▶ **Dataset entries**:
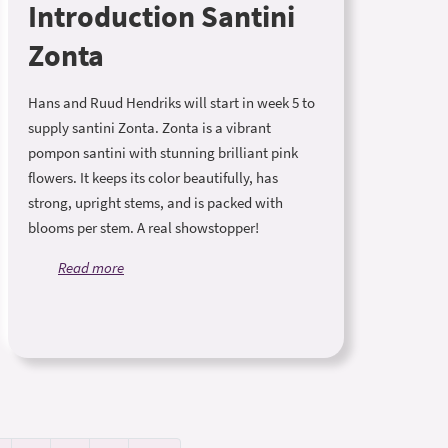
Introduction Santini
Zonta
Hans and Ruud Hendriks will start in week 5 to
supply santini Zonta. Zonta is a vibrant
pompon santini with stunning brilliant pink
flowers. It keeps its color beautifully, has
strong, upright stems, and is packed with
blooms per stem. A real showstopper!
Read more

* * *

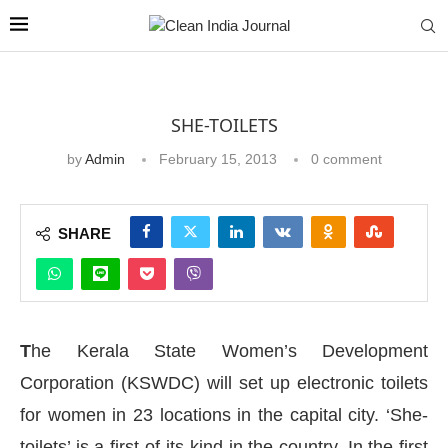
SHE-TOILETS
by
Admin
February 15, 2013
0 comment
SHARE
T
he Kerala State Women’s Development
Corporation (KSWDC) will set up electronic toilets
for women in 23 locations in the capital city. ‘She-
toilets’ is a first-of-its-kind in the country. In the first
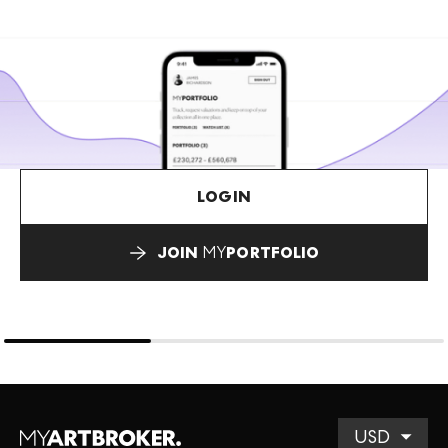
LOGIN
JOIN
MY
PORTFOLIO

▶ **PROBLEM**: Whenever a line of the records holds the string "with", pick it out and copy it.

▶ **SOLUTION TO THE PROBLEM**:
pompon santini with stunning brilliant pink
strong, upright stems, and is packed with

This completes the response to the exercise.